Ford Dagenham is a major automotive factory located in Dagenham, London, United Kingdom operated by the Ford of Britain subsidiary of Ford Motor Company. The plant opened in 1931 and has produced 10,980,368 cars and over 37,000,000 engines in its history. It covers around 475 acres and has received over £800 million of capital investment since the year 2000.

Vehicle assembly ceased at the plant in 2002 but it continues as a major production site with capacity to assemble 1.4 million engines a year. In 2008 the plant produced around 1,050,000 engines and was the largest producer of Ford diesel engines globally. It was announced in October 2012 that the stamping plant at Dagenham would close in Summer 2013 with the loss of 1,000 jobs

_The Explore_

Sat indoors bored one night, I decided to have a crack at this place. I grabbed a couple of mates and off we went.
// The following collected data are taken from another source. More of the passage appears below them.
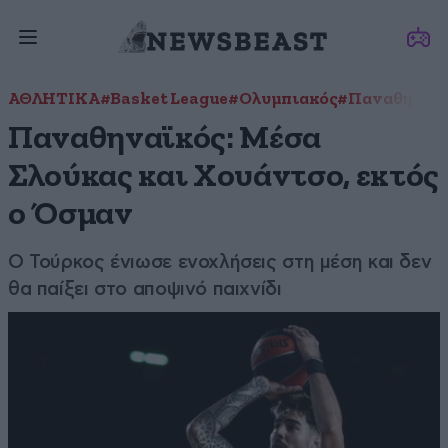
ΑΘΛΗΤΙΚΑ
#Basket League
#Ολυμπιακός
#Παναθηναϊ
Παναθηναϊκός: Μέσα
Σλούκας και Χουάντσο, εκτός
ο Όσμαν
Ο Τούρκος ένιωσε ενοχλήσεις στη μέση και δεν
θα παίξει στο αποψινό παιχνίδι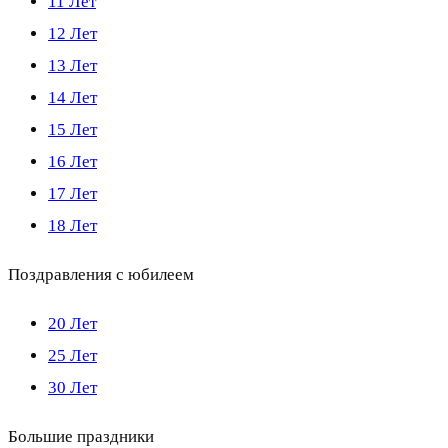
11 Лет
12 Лет
13 Лет
14 Лет
15 Лет
16 Лет
17 Лет
18 Лет
Поздравления с юбилеем
20 Лет
25 Лет
30 Лет
Большие праздники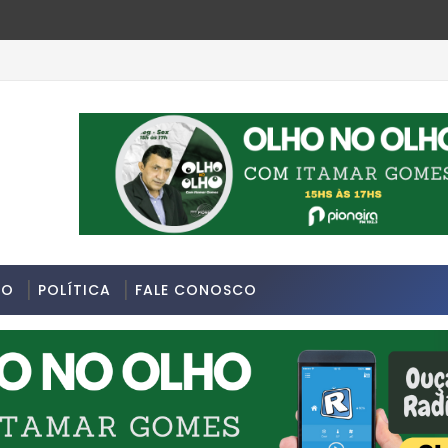
e da última segunda-feira 13/07/2026 na Avenida Sapopemba, 
DO
POLÍTICA
FALE CONOSCO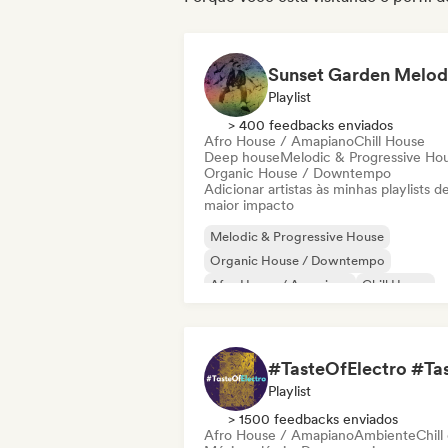
Playlist
> 400 feedbacks enviados
Afro House / Amapiano
Chill House
Deep house
Melodic & Progressive Ho
Organic House / Downtempo
Adicionar artistas às minhas playlists d
maior impacto
Melodic & Progressive House
Organic House / Downtempo
Afro House / Amapiano
Chill House
Deep house
Playlist
> 1500 feedbacks enviados
Afro House / Amapiano
Ambiente
Chill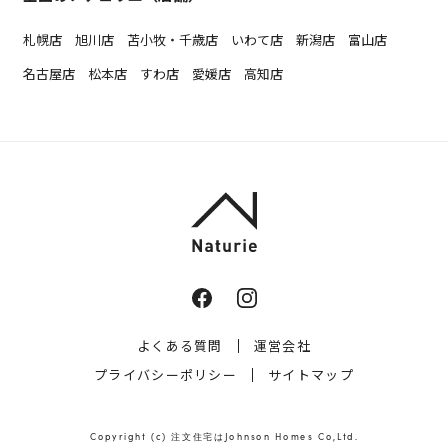
札幌店
旭川店
苫小牧・千歳店
いわて店
新潟店
富山店
名古屋店
松本店
すわ店
愛媛店
高知店
よくある質問
運営会社
プライバシーポリシー
サイトマップ
Copyright (c)
注文住宅はJohnson Homes
Co,Ltd.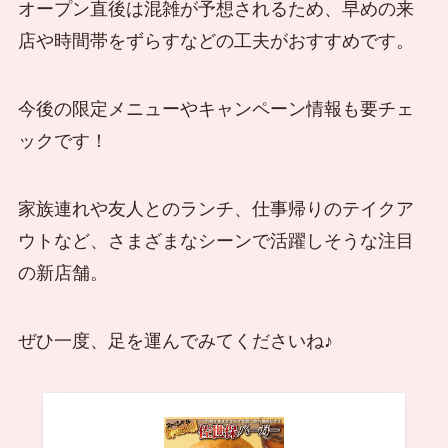
オープン直後は混雑が予想されるため、早めの来
店や時間帯をずらすなどの工夫がおすすめです。
今後の限定メニューやキャンペーン情報も要チェ
ックです！
家族連れや友人とのランチ、仕事帰りのテイクア
ウトなど、さまざまなシーンで活躍しそうな注目
の新店舗。
ぜひ一度、足を運んでみてくださいね♪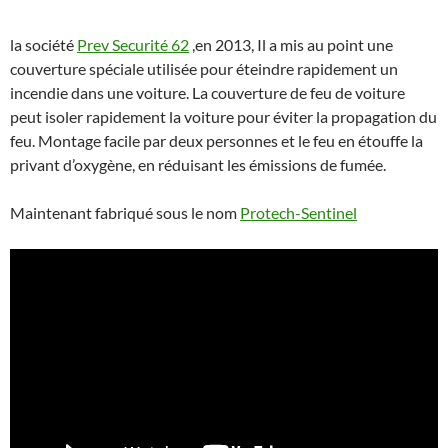
la société
Prev Securité 62
,en 2013, Il a mis au point une
couverture spéciale utilisée pour éteindre rapidement un
incendie dans une voiture. La couverture de feu de voiture
peut isoler rapidement la voiture pour éviter la propagation du
feu. Montage facile par deux personnes et le feu en étouffe la
privant d’oxygène, en réduisant les émissions de fumée.
Maintenant fabriqué sous le nom
Protech-Sentinel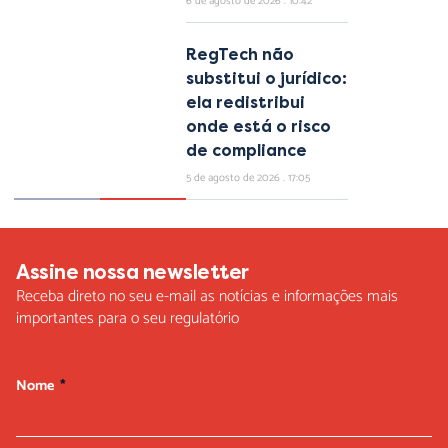
6 de agosto de 2026
10:42
RegTech não
substitui o jurídico:
ela redistribui
onde está o risco
de compliance
5 de agosto de 2026
17:05
Assine nossa newsletter
Receba direto no seu e-mail as notícias e informações mais
importantes para o seu regulatório
Nome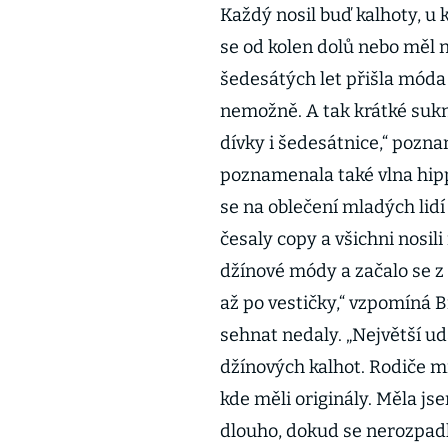
Každý nosil buď kalhoty, u 
se od kolen dolů nebo měl 
šedesátých let přišla móda
nemožně. A tak krátké sukn
dívky i šedesátnice,“ poz
poznamenala také vlna hip
se na oblečení mladých lidí
česaly copy a všichni nosil
džínové módy a začalo se z 
až po vestičky,“ vzpomíná B
sehnat nedaly. „Největší u
džínových kalhot. Rodiče mi 
kde měli originály. Měla jse
dlouho, dokud se nerozpadl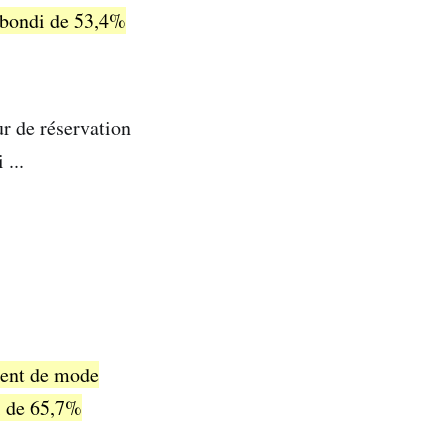
a bondi de 53,4%
ur de réservation
 ...
ment de mode
i de 65,7%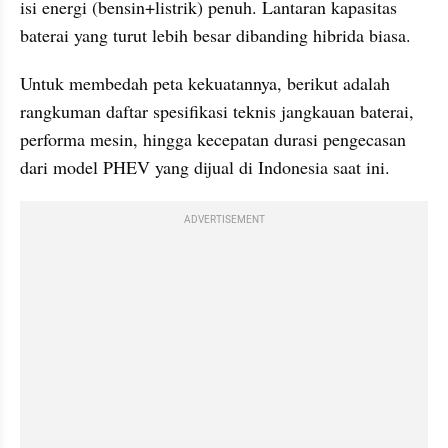
isi energi (bensin+listrik) penuh. Lantaran kapasitas 
baterai yang turut lebih besar dibanding hibrida biasa.
Untuk membedah peta kekuatannya, berikut adalah 
rangkuman daftar spesifikasi teknis jangkauan baterai, 
performa mesin, hingga kecepatan durasi pengecasan 
dari model PHEV yang dijual di Indonesia saat ini.
ADVERTISEMENT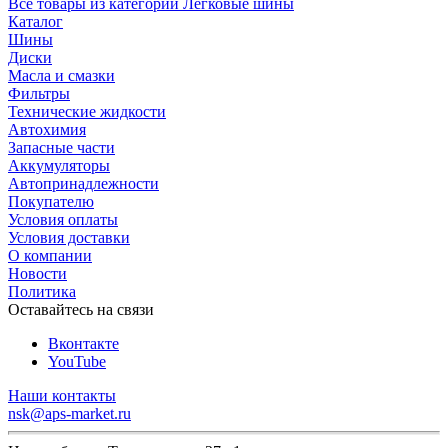
Все товары из категории Легковые шины
Каталог
Шины
Диски
Масла и смазки
Фильтры
Технические жидкости
Автохимия
Запасные части
Аккумуляторы
Автопринадлежности
Покупателю
Условия оплаты
Условия доставки
О компании
Новости
Политика
Оставайтесь на связи
Вконтакте
YouTube
Наши контакты
nsk@aps-market.ru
Now we knew it had already been stripped, but decided to have a butchers anyways. After all, its only down rhe rod and is an essex icon.
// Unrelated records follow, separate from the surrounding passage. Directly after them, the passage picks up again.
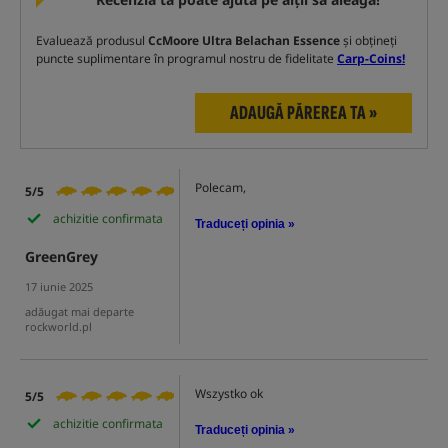
Evaluează produsul
CcMoore Ultra Belachan Essence
și obțineți
puncte suplimentare în programul nostru de fidelitate
Carp-Coins!
ADAUGĂ PĂREREA TA »
Polecam,
5/5
achizitie confirmata
Traduceți opinia »
GreenGrey
17 iunie 2025
adăugat mai departe
rockworld.pl
Wszystko ok
5/5
achizitie confirmata
Traduceți opinia »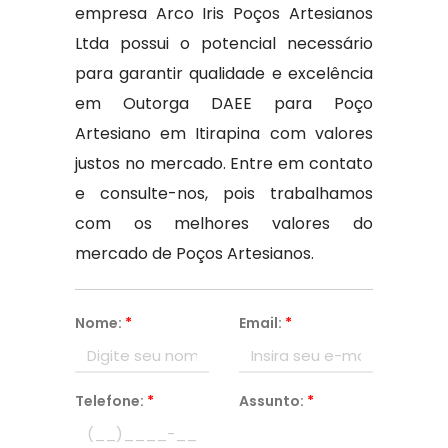
empresa Arco Iris Poços Artesianos
Ltda possui o potencial necessário
para garantir qualidade e excelência
em Outorga DAEE para Poço
Artesiano em Itirapina com valores
justos no mercado. Entre em contato
e consulte-nos, pois trabalhamos
com os melhores valores do
mercado de Poços Artesianos.
Nome:
*
Email:
*
Telefone:
*
Assunto:
*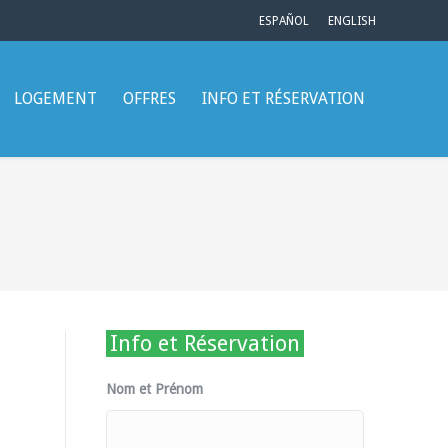
ESPAÑOL
ENGLISH
LOGEMENT
OFFRES
INFO ET RÉSERVATION
Info et Réservation
Nom et Prénom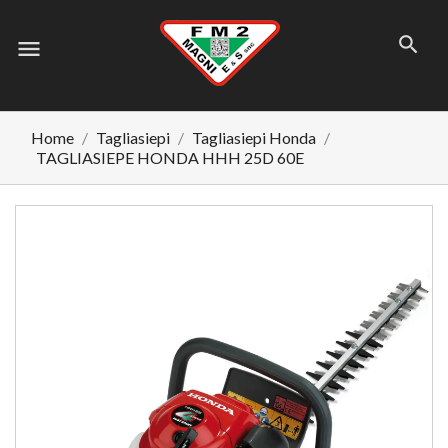
menu
Home
Tagliasiepi
Tagliasiepi Honda
TAGLIASIEPE HONDA HHH 25D 60E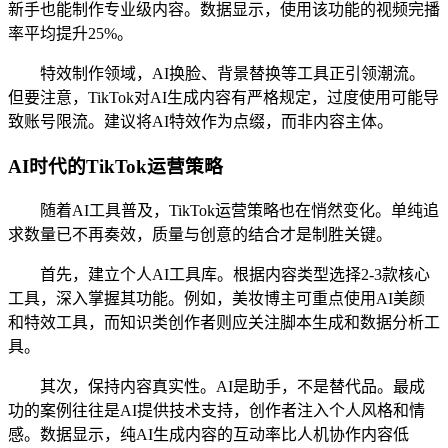
新手也能制作专业级内容。数据显示，使用该功能的视频完播
率平均提升25%。
特效制作领域，AI换脸、背景替换等工具正引领潮流。
但要注意，TikTok对AI生成内容有严格规定，过度使用可能导
致账号限流。建议将AI特效作为点缀，而非内容主体。
AI时代的TikTok运营策略
随着AI工具普及，TikTok运营策略也在悄然变化。单纯追
求数量已不再奏效，质量与创意的结合才是制胜关键。
首先，建立个人AI工具库。根据内容类型选择2-3款核心
工具，深入掌握其功能。例如，美妆博主可重点使用AI美颜
和特效工具，而知识类创作者则应关注脚本生成和数据分析工
具。
其次，保持内容真实性。AI是助手，不是替代品。最成
功的案例往往是AI提供技术支持，创作者注入个人风格和情
感。数据显示，纯AI生成内容的互动率比人机协作内容低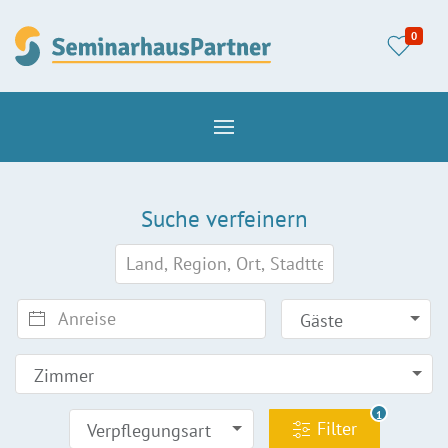
0
Suche verfeinern
Gäste
Zimmer
1
Filter
Verpflegungsart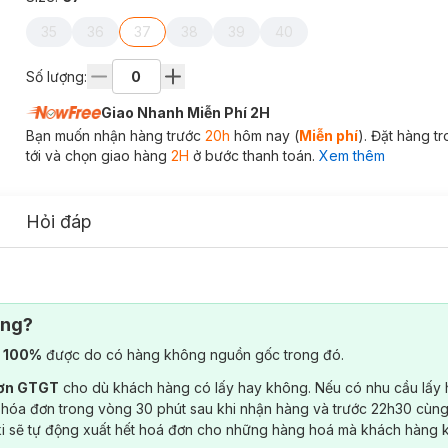
35
36
37
38
39
40
Số lượng:
Giao Nhanh Miễn Phí 2H
Bạn muốn nhận hàng trước
20h
hôm nay (
Miễn phí
). Đặt hàng t
tới và chọn giao hàng
2H
ở bước thanh toán.
Xem thêm
Hỏi đáp
ông?
) 100%
được do có hàng không nguồn gốc trong đó.
đơn GTGT
cho dù khách hàng có lấy hay không. Nếu có nhu cầu lấy
 hóa đơn trong vòng 30 phút sau khi nhận hàng và trước 22h30 cùng
ki sẽ tự động xuất hết hoá đơn cho những hàng hoá mà khách hàng 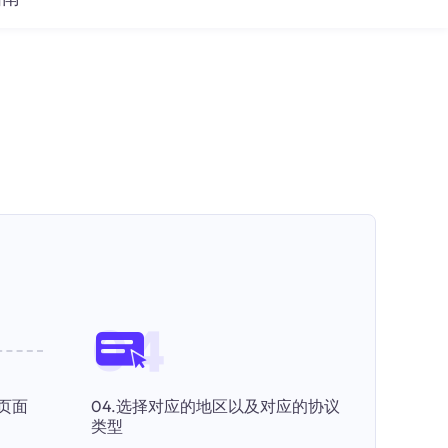
页面
04.选择对应的地区以及对应的协议
类型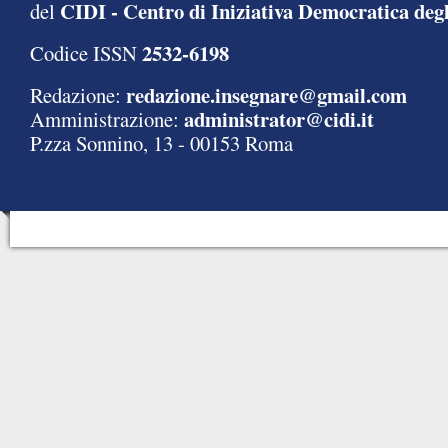
CIDI - Centro di Iniziativa Democratica degl
del
2532-6198
Codice ISSN
redazione.insegnare@gmail.com
Redazione:
administrator@cidi.it
Amministrazione:
P.zza Sonnino, 13 - 00153 Roma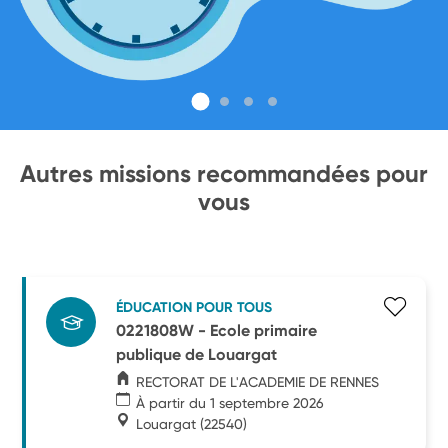
Autres missions recommandées pour
vous
ÉDUCATION POUR TOUS
0221808W - Ecole primaire
publique de Louargat
RECTORAT DE L'ACADEMIE DE RENNES
À partir du 1 septembre 2026
Louargat
(22540)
We parked the car on thr trading estate over the road and headed off the the site. Its huge, I remember going past it with my parents and my grandad loads of times as a kid so some of the views were familiar. 
We clambered over the gate and made out way inside, having a very near miss with a security guy. 

We spent a few hours in there having a wander round and eventually made our way into the offices that still had an amazing amount of stuff in them. The offices lead to the rof where we sayt and chilled out and snapped a few pictures. 

Again we spotted secca and this time there were three of them and it looked like they knew we were there so we mad out way out and disappeared

Enjoy the pics


----------



## krela (Nov 30, 2015)

RIP UK Industry. Great report, thanks.


----------



## Sam Haltin (Nov 30, 2015)

Nice photographs. I like the sign "A place for everything, and everything in its place"


----------



## UrbanX (Dec 1, 2015)

What a place, as you said it truly is an icon. 
Fantastic shots, not seen many like this before so I'm guessing secca are on the ball - well done for getting these! 
Thanks for sharing


----------



## flyboys90 (Dec 1, 2015)

You've got some belting shots,it was well worth exploring so much to see and clean too!!


----------



## Ruggedscot (Dec 29, 2020)

back in happier times, probs early ninties, worked at Fords, was on the production line that made the courier vans as a maintenance electrician. looked after two robots, lhs and rhs body panels. 1st picture was up stairs and it was the door to body machine. laser guided automated. ensured that the door was onto the car with minimal gaps. quite good to watch. the other two are the actual courier robot cant remember if its the right or left side one. and the last photo was the panel welding after the robot. god that is years ago now. And they have raised the plant and its being built on. think they are doing apartments.


----------



## verdigris (Dec 30, 2020)

the Ford UK HQ at Warley in Brentwood has now gone too, after 50 years. The building is being converted into flats.


----------